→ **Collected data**
########################################

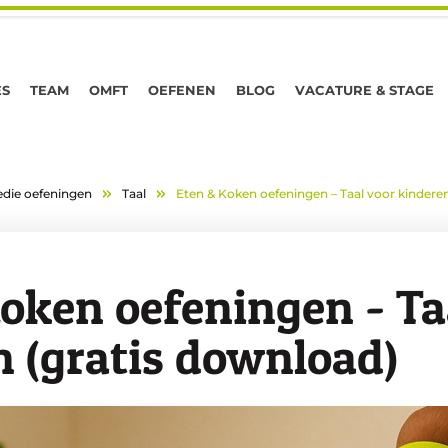
ES
TEAM
OMFT
OEFENEN
BLOG
VACATURE & STAGE
die oefeningen
Taal
Eten & Koken oefeningen – Taal voor kinderen
oken oefeningen - Ta
n (gratis download)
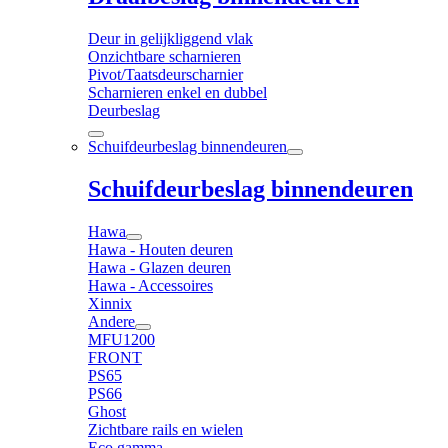
Deur in gelijkliggend vlak
Onzichtbare scharnieren
Pivot/Taatsdeurscharnier
Scharnieren enkel en dubbel
Deurbeslag
Schuifdeurbeslag binnendeuren
Schuifdeurbeslag binnendeuren
Hawa
Hawa - Houten deuren
Hawa - Glazen deuren
Hawa - Accessoires
Xinnix
Andere
MFU1200
FRONT
PS65
PS66
Ghost
Zichtbare rails en wielen
Eco gamma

########################################

→ **EXERCISE OBJECTIVE**
Set the records down again word for word; the pictures stay out.

→ **EXERCISE SOLUTION**
ES
TEAM
OMFT
OEFENEN
BLOG
VACATURE & STAGE
die oefeningen
Taal
Eten & Koken oefeningen – Taal voor kinderen
oken oefeningen - Ta
n (gratis download)
Deur in gelijkliggend vlak
Onzichtbare scharnieren
Pivot/Taatsdeurscharnier
Scharnieren enkel en dubbel
Deurbeslag
Schuifdeurbeslag binnendeuren
Schuifdeurbeslag binnendeuren
Hawa
Hawa - Houten deuren
Hawa - Glazen deuren
Hawa - Accessoires
Xinnix
Andere
MFU1200
FRONT
PS65
PS66
Ghost
Zichtbare rails en wielen
Eco gamma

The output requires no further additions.